📖 Kur’an’da Kelimelerin Tarifi ve Anlamın Saptırılması
1. Giriş: Kelimenin Hakikati
Kur’an’da “kelime” sadece sesli bir ifade değil, aynı zamanda hakikati, yasayı, ilkeleri ve vahyi temsil eden köklü bir kavramdır. “Kelimâtullâh” yani Allah’ın kelimeleri; doğruluk, adalet ve hidayet yüklü anlamlar taşır (En‘âm 115). Bu nedenle kelimenin anlamı, içeriği ve konumu, Kur’an’a göre sorumluluk yüklü bir mesele haline gelir.
---
2. Kelimeleri Yerinden Saptırmak (Tahrif)

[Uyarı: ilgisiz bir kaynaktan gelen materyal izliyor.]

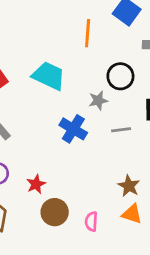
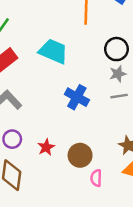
gray star: (98, 101) -> (118, 74), moved
brown circle: (55, 212) -> (80, 155), moved

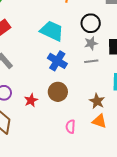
cyan trapezoid: (53, 51) -> (52, 31), moved
brown circle: (80, 155) -> (58, 92), moved

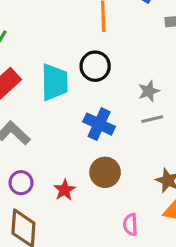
black circle: (91, 23) -> (95, 66), moved
cyan trapezoid: (52, 31) -> (54, 82), moved, turned 70

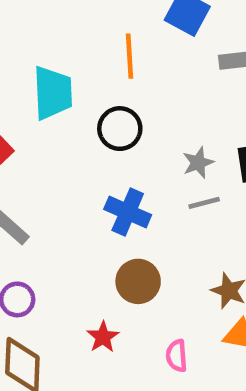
cyan trapezoid: (54, 82) -> (53, 93), moved
red star: (65, 190) -> (103, 337), moved

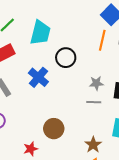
orange line: (130, 56) -> (102, 40), moved
blue cross: (128, 212) -> (38, 77), moved

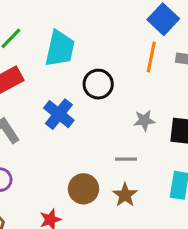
gray line: (94, 102) -> (126, 159), moved
brown star: (93, 145) -> (125, 195), moved

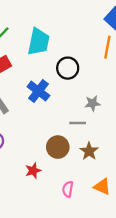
gray star: (144, 120) -> (93, 103), moved
gray line: (126, 159) -> (78, 123), moved

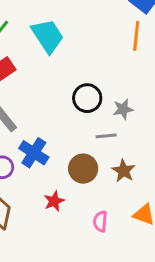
cyan trapezoid: (38, 42) -> (48, 36), turned -40
black circle: (68, 68) -> (87, 98), moved
blue cross: (38, 91) -> (34, 153), moved

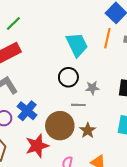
cyan trapezoid: (48, 36) -> (77, 45), moved
brown circle: (83, 169) -> (60, 126), size x1.4
red star: (54, 201) -> (37, 146), size x1.6

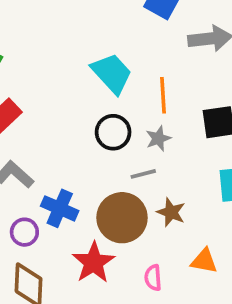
orange line: (107, 38) -> (163, 95), moved

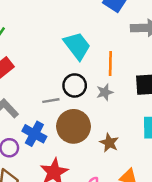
gray line: (143, 174) -> (51, 101), moved
brown circle: (122, 218) -> (73, 126), moved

Kur’an, geçmiş toplumların Allah’ın kelimelerini “yerinden saptırdığını” bildirir. Bu yalnızca lafzı değiştirmek değil, daha çok anlamı bağlamından koparıp başka maksatlarla kullanmak anlamına gelir:
> “Onlar sözü yerlerinden değiştiriyorlar (yuharrifûne el-kelime ‘an mevâdi‘ihî).”
(Maide 13)
Bu uyarı, sadece Ehl-i Kitap’a değil, vahiy ile muhatap olan herkese yöneliktir. Çünkü hakikatin kelimelerle çarpıtılması, toplumsal bozulmanın temelidir.
---
3. Eğip Bükerek Konuşturmak: Anlam Tahrifi
Kur’an, bazı kişilerin dini kelimeleri dillerini eğip bükerek, onları gerçek anlamlarından uzaklaştırarak kullandıklarını bildirir:
> “Kitap’tan sanasınız diye, dillerini Kitap’la eğip bükerler. Oysa söyledikleri Kitap’tan değildir…”
(Âl-i İmrân 78)
Bu tutum, kelimenin değil, niyetin bozulmasıyla gerçekleşen bir anlam tahrifidir. Kur’an, kelimelerin niyetle birlikte anlam kazandığını vurgular.
---
4. Hakkı Gizlemek, Kelimeyi Örtmektir
Bazı kimseler, bildikleri halde hakkı gizler. Bu da kelimeyi tarif etmenin başka bir biçimidir:
> “Gerçeği bildikleri halde gizliyorlar.”
(Bakara 146)
> “Kelimeyi duyup da sonra bilerek onu tahrif edenler...”
(Bakara 75)
Burada kelimeyi duyup, doğru anlamı örtmek, hakikate karşı yapılan bilinçli bir eylem olarak tanımlanır.
---
5. Allah’ın Kelimesi Sabittir ve Bozulmaz
Kur’an, bozulmayan tek sözün, Allah’ın kelimesi olduğunu bildirir. O söz doğru ve adildir:
> “Rabbinin kelimesi doğruluk ve adalet bakımından tamamlanmıştır.”
(En‘âm 115)
Bu kelimeler sabittir, değiştirilemez:
> “Allah’ın kelimeleri için değişme yoktur.”
(Yunus 64, Kehf 27)
---
6. Tahrif ile Tevil Arasındaki Ayrım
Kur’an, bazı ayetlerin anlam bakımından “müteşâbih” olduğunu ve onların anlamına ulaşmanın niyetle ilişkili olduğunu söyler. Tevil, doğru niyetle yapılırsa anlamı açar; eğrilik taşıyan kalpler ise anlamı arzularına göre eğer:
> “Kalplerinde eğrilik olanlar, fitne aramak ve onu kendi arzularına göre tevil etmek için müteşâbih ayetlerin peşine düşer.”
(Âl-i İmrân 7)
Burada niyet, kelimenin doğru kullanımını belirleyen temel ölçüdür.
---
7. Sonuç: Kelimenin Sadakati Hakikate Olmalıdır
Kur’an’a göre kelimeler, hakikatin taşıyıcısıdır. Anlamı bozmak, sadece bir dil oyunu değil; aynı zamanda hakikate, topluma ve Allah’a karşı işlenmiş bir sorumsuzluktur. “Kelime”, ancak “sıdk” ve “adl” temelinde kullanıldığında yerli yerindedir. Bu yüzden Kur’an, kelimelerin sadakatle korunmasını bir emanet olarak sunar.